The actresses who play Francisca delivers stellar performances that even though she’s not a sympathetic character, you still want to know more about her.
While these elements turn The Eyes of My Mother into a technically well-crafted movie, it’s evident that its strong visuals are hiding a weak story.
The plot shows us that Francisca was changed by a horrific act of violence but the story gives vague context. The little interactions with her parents – and the influence of their idiosyncrasies – is a probable cause. Or it may have just triggered something dormant.
The rest of the story is absurd. A former surgeon somehow ends up in an isolated farm and a murderer happens to find it. Francisca is inflicted with crippling loneliness even though she can socialize well enough. She’s desperate for companionship but enjoys killing people.
In fairness to the character, the screenplay can’t decide whether this movie should be a psychological horror or an arthouse thriller. The first half makes you contemplate how trauma can turn a child into a murderer, but the screenplay decides to push this inexplicably evil individual with unconvincing motivations.

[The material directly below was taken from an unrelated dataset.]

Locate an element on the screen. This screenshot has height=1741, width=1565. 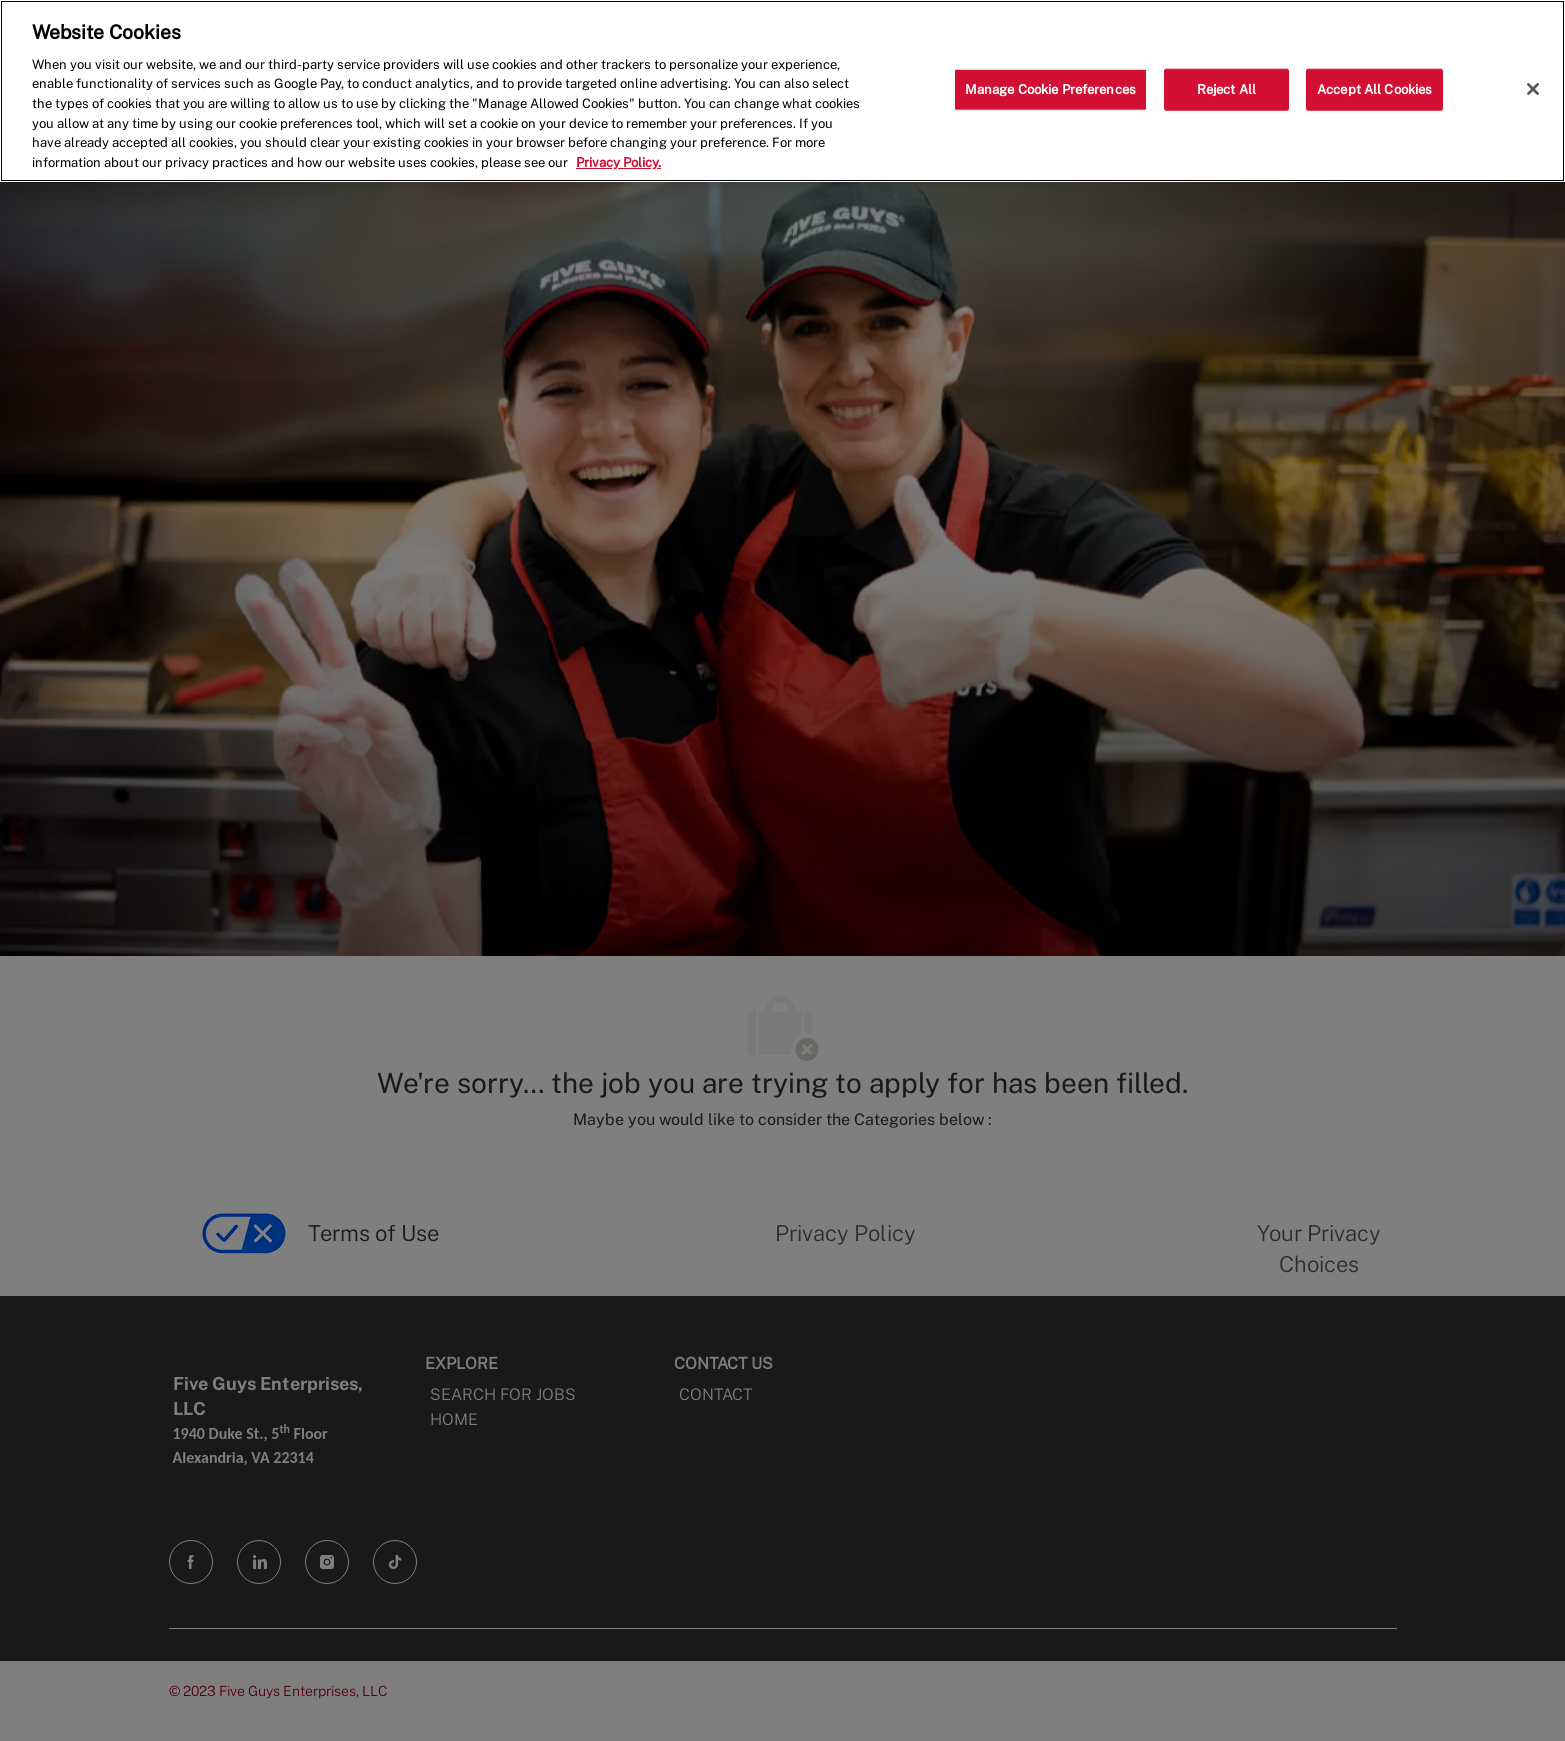 Reject All is located at coordinates (1226, 89).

The result is a pointless series of random violence and grisly deaths that you’re thankful this movie is shot in black and white. In the end, the movie has nowhere to go but wrap things up with contrived karma.
Still, it is a memorable horror movie. Nicolas Pesce is focused on sustaining the tone of a grim story and succeeds. He’s able to turn horrific events into intriguing and nightmare-inducing compositions. And for some horror viewers, that’s all they really need.
The Eyes of My Mother is absurd, illogical, and coasts on its imagery. But it does tell something interesting about adulthood. The unpredictable tragedies of one’s environment, clinical upbringing, and isolation can shape a child into something sinister. And the adult is far too gone to be aware.
The Eyes of My Mother
The Eyes of My Mother is weirdly captivating and mentally scarring at the same time.